One issue in particular could help both parties to find a compromise. The new Italian government will likely seek a way to avoid the automatic VAT hike scheduled for 2019 that was included in the safeguard provisions drawn up with the European Commission during the sovereign crisis years. In return, European policymakers could ask for adjustments to other measures, including the incoming government’s plans for pensions and the labour market.

Are public finances threatened by a sudden rise in interest rates?

We doubt it. As we have argued in the past, there are sufficient buffers against negative events. Macro fundamentals and public finances have improved significantly since 2011, when there was a question mark over Italian debt sustainability. The deficit reached 2.1% of GDP in 2017, well below the 3% target, and the country runs a considerable primary surplus of 1.5% of GDP. Italy’s external position has improved as well, with the country’s current account surplus rising to 2.8% of GDP last year.

Importantly for debt sustainability, interest payments on the past stock of debt and the implied interest rate on debt (currently 2.8%) are at their lowest levels since the launch of the euro. In addition, Italy’s debt management office has taken advantage of low interest rates to raise the share of long-term fixed-rate bonds in its issuance. As a consequence, average debt maturity has been close to seven years for some time. Meanwhile, the share of public debt in the hands of foreign investors and Italian banks has decreased, to 32% and 47% respectively (see Chart 1), of which only a small fraction is held outside the EU. Therefore, the risk that a sudden negative event triggers systemic consequences looks much smaller than before.

Italian Debt by Holding Sector, 2002 - 2018

Eurosceptic Italian government faces a reality check

- Click to enlarge

Will the ECB have to adjust its exit strategy?

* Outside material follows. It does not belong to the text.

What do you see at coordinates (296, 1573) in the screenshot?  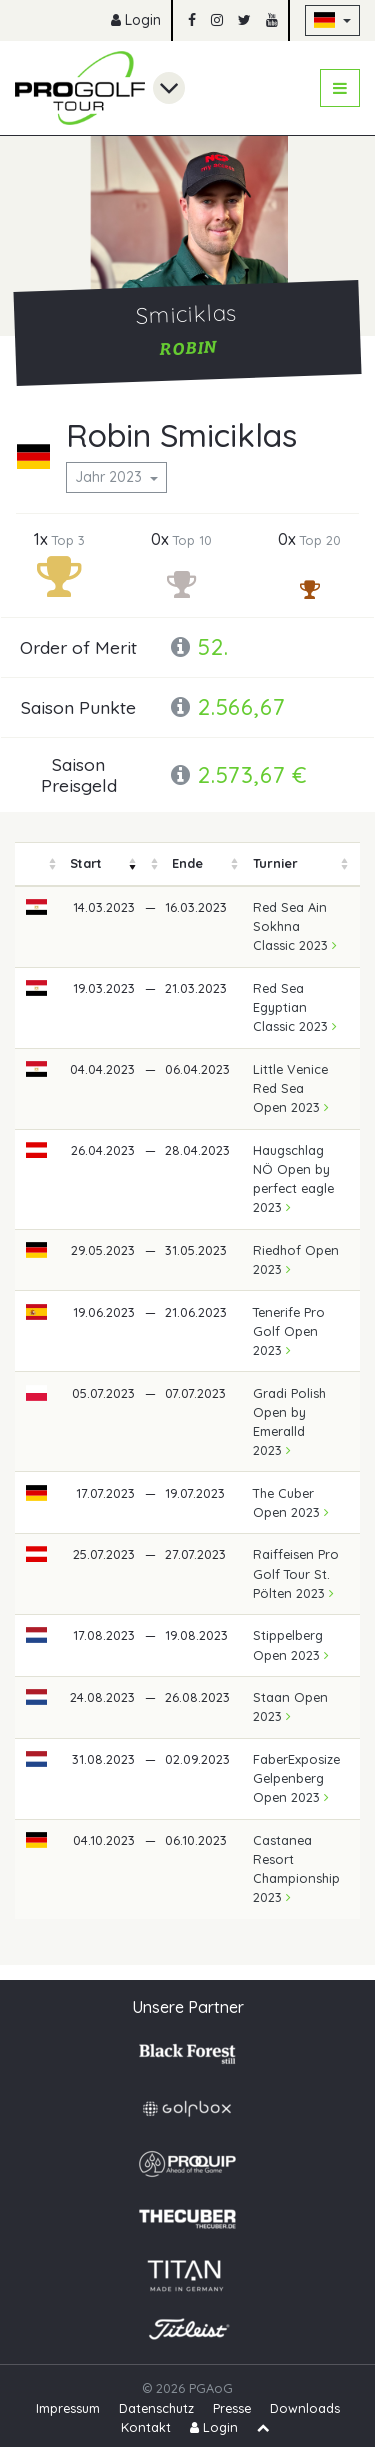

The short answer is no. The ECB should not, and in our view will not, deviate from its well-communicated normalisation path because of an unwelcome development in Italian politics, albeit one that was backed by more than 50% of voters. If anything, a fiscal stimulus and some rolling back of reforms could make the ECB marginally more hawkish.

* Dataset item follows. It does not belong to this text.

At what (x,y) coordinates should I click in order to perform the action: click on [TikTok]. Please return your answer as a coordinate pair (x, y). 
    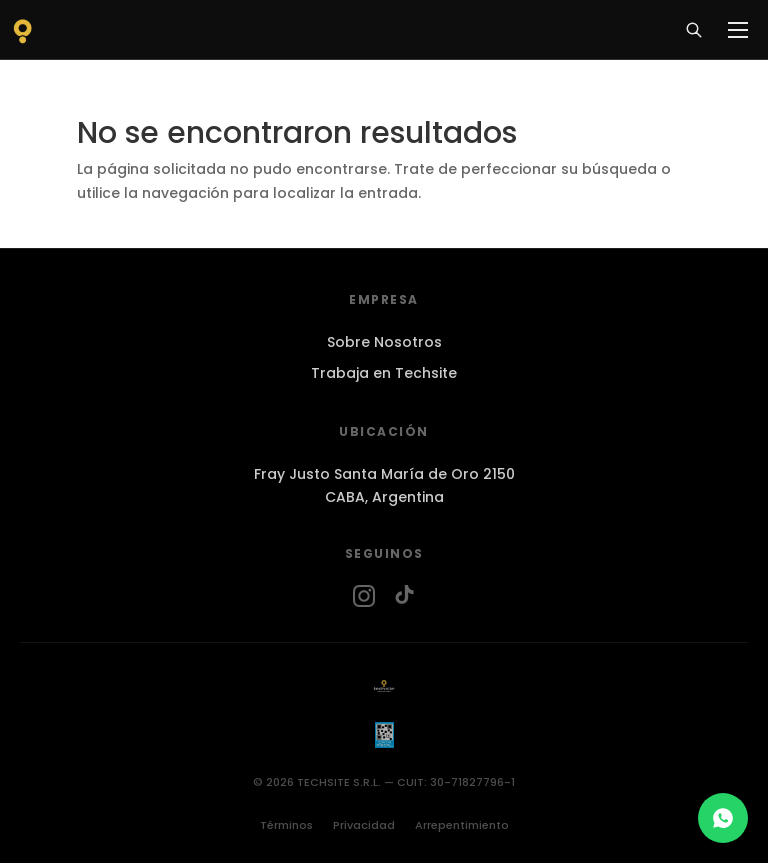
    Looking at the image, I should click on (404, 596).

This is only true within the terms of the ECB’s mandate, obviously. Were financial tensions to mount to the point where an unwarranted tightening of broader financial conditions were to challenge the adjustment in the path of inflation, then the situation would change. But the bar for a change in ECB policy is high, in our view, and the ECB will rightly want to avoid being perceived as increasing its support to a government going in the ‘wrong direction’ as regards fiscal policy and structural reforms.

What would be the impact of fiscal profligacy on bonds?

The new government has put at risk our central scenario of a slight widening of Italian spreads to 160 bp by year-end, with a higher risk of overshoot to 200 bp depending on the actual policy measures that will be implemented. Italy’s fiscal policy has been restrictive since 2011, leading to an improvement of its debt sustainability, as mentioned above. In our central scenario, we expect the new government to become more lavish in its spending plans, but also to keep negotiating with the European Commission.

A ratings downgrade would increase the pressure on BTPs. As a matter of fact, Italian debt is already considered to be of lower quality than Spanish debt, since the latter has been regularly upgraded in recent months (from lower-medium to upper-medium grade). This explains why the spread for Spanish government bonds over Bunds is much lower. Italy still benefits from investment-grade ratings from the four main rating agencies, but they have all warned that fiscal profligacy on the part of the new government could lead to a downgrade— although a lowering of two notches would be necessary for Italian government debt to decline from investment grade to high yield status. A downgrade is not part of our main scenario, but such threat could fuel further widening pressure on Italian spreads over the coming months.